The Many Uses of “Infinitive + होना”

In Hindi, there is a very common idiom involving an infinitive and a form of the verb होना, for instance “मुझे जाना है“, or “अगर तुम्हें जाना हो तो मुझे बताओ“.

This idiom is very flexible; it can have many different translations in English, depending on the context, although each is related. The typical translations are as follows:

  • “Have to …”
  • “Want to …”
  • “Going to …”
  • “Supposed to / Ought to…”
  • “Are to …”

For instance: “मुझे जाना है” could mean “I have to go” in a certain context. “मुझे गुलाब जामुन खाना है” would probably mean “I want to eat gulab jamun”. “मुझे कुछ तो कहना था लेकिन भूल गया” would mean “I was going to say something, but I forgot”. “तुम्हें अपने भाई को नहीं मारना (है)” could mean “You are not to hit your brother!” or “You shouldn’t hit your brother!”, etc. (although it is perhaps not very common in this usage). अगर तुम्हें जाना हो तो मुझे बताओ would mean “If you want to go, then tell me”. So, this idiom is very flexible and useful. From the context, it will usually be clear which sense is intended.

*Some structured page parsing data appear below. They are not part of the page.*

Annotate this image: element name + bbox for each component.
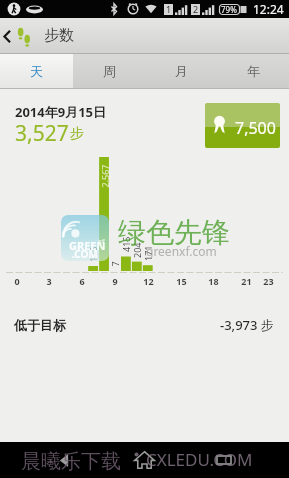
staticText: 0	[14, 275, 20, 287]
button[interactable]: 年	[217, 54, 289, 88]
staticText: 12	[143, 275, 154, 287]
staticText: 步数	[44, 26, 74, 45]
staticText: 步	[70, 125, 84, 143]
staticText: 2	[193, 3, 199, 14]
button[interactable]: Back	[0, 18, 14, 54]
button[interactable]: Back	[24, 442, 104, 478]
staticText: 9	[112, 275, 118, 287]
button[interactable]: 月	[145, 54, 217, 88]
staticText: 3	[46, 275, 52, 287]
staticText: 204	[131, 242, 143, 258]
staticText: 12:24	[253, 1, 284, 17]
staticText: xf	[98, 237, 105, 247]
staticText: 周	[103, 63, 116, 79]
staticText: greenxf.com	[146, 243, 217, 259]
staticText: 1	[166, 3, 172, 14]
staticText: -3,973 步	[220, 316, 274, 334]
button[interactable]: 天	[0, 54, 73, 88]
staticText: 天	[30, 63, 43, 79]
staticText: 3,527	[15, 119, 69, 148]
staticText: 15	[176, 275, 187, 287]
staticText: 2,567	[98, 164, 110, 188]
staticText: 7,500	[235, 117, 276, 139]
staticText: 绿色先锋	[118, 215, 230, 250]
staticText: 23	[263, 275, 274, 287]
staticText: 171	[142, 245, 154, 261]
button[interactable]: Recent apps	[184, 442, 264, 478]
staticText: CXLEDU.COM	[146, 448, 253, 471]
button[interactable]: 7,500	[205, 103, 280, 148]
staticText: 7	[108, 260, 120, 266]
staticText: 415	[120, 236, 132, 252]
button[interactable]: 周	[73, 54, 145, 88]
button[interactable]: Home	[104, 442, 184, 478]
staticText: 月	[175, 63, 188, 79]
staticText: 18	[208, 275, 219, 287]
staticText: 6	[79, 275, 85, 287]
staticText: 79%	[221, 4, 237, 15]
staticText: 133	[87, 246, 99, 262]
staticText: 21	[241, 275, 252, 287]
staticText: 低于目标	[14, 317, 66, 333]
staticText: 晨曦乐下载	[21, 449, 121, 474]
staticText: GREEN	[69, 238, 106, 253]
staticText: .COM	[72, 247, 98, 261]
staticText: 年	[247, 63, 260, 79]
staticText: 2014年9月15日	[15, 103, 107, 121]
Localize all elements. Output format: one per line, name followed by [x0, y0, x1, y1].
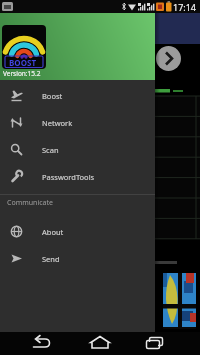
staticText: BOOST	[9, 57, 36, 68]
staticText: Network	[42, 118, 73, 128]
button[interactable]: Network	[0, 109, 155, 136]
button[interactable]	[90, 334, 110, 352]
staticText: 17:14	[173, 1, 197, 13]
button[interactable]	[145, 335, 165, 351]
button[interactable]	[30, 334, 54, 352]
button[interactable]: Boost	[0, 82, 155, 109]
button[interactable]: PasswordTools	[0, 163, 155, 190]
staticText: Scan	[42, 145, 59, 155]
button[interactable]: Send	[0, 245, 155, 272]
staticText: Version:15.2	[3, 69, 41, 78]
staticText: Send	[42, 254, 60, 264]
staticText: Communicate	[7, 198, 53, 208]
button[interactable]	[156, 46, 181, 71]
staticText: About	[42, 227, 64, 237]
button[interactable]: About	[0, 218, 155, 245]
staticText: PasswordTools	[42, 172, 95, 182]
staticText: Boost	[42, 91, 63, 101]
button[interactable]: Scan	[0, 136, 155, 163]
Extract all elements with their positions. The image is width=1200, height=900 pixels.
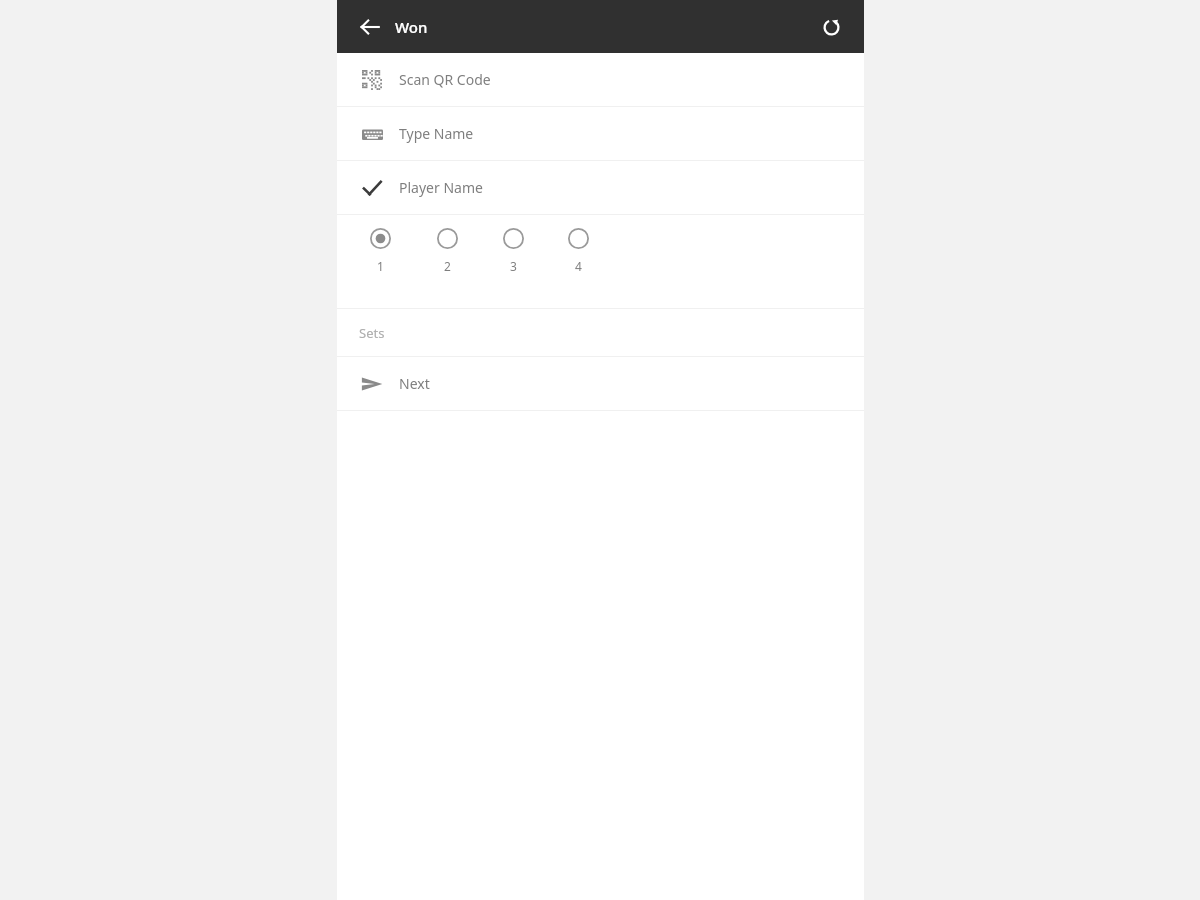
button[interactable]: Sets: [337, 309, 864, 356]
button[interactable]: 4: [556, 228, 600, 274]
button[interactable]: Next: [337, 357, 864, 410]
button[interactable]: 1: [358, 228, 402, 274]
staticText: Next: [399, 374, 430, 393]
staticText: 2: [444, 258, 451, 274]
button[interactable]: Player Name: [337, 161, 864, 214]
staticText: Type Name: [399, 124, 474, 143]
button[interactable]: 2: [425, 228, 469, 274]
staticText: 4: [575, 258, 582, 274]
button[interactable]: Type Name: [337, 107, 864, 160]
staticText: Sets: [359, 324, 385, 342]
button[interactable]: Scan QR Code: [337, 53, 864, 106]
staticText: Scan QR Code: [399, 70, 491, 89]
button[interactable]: Back: [351, 8, 389, 46]
button[interactable]: Refresh: [812, 8, 850, 46]
staticText: 1: [377, 258, 384, 274]
staticText: Won: [395, 17, 428, 37]
button[interactable]: 3: [491, 228, 535, 274]
staticText: 3: [510, 258, 517, 274]
staticText: Player Name: [399, 178, 483, 197]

Note that some people might omit the form of होना when the sentence is negated, just like most speakers do with other verb forms, e.g. someone might say “मुझे नहीं जाना” to mean “I don’t want to go”.

 

  • Ajeesh Cheriyakoloth

    mujhe office jana hai.. right

  • Mukesh Kumar

    muje acha laga reding karte huvey

  • Beniston Fernando

    We are waiting for new lessons

  • kumar pankaj

    What is the difference between “He will go” and “he would go” please explain in hindi with some other examples

    • The meaning of “would” depends on the context. For instance, if I say “he would go to the marketplace every morning”, the Hindi translation would be “वह हर सुबह बाजार जाता था”, etc.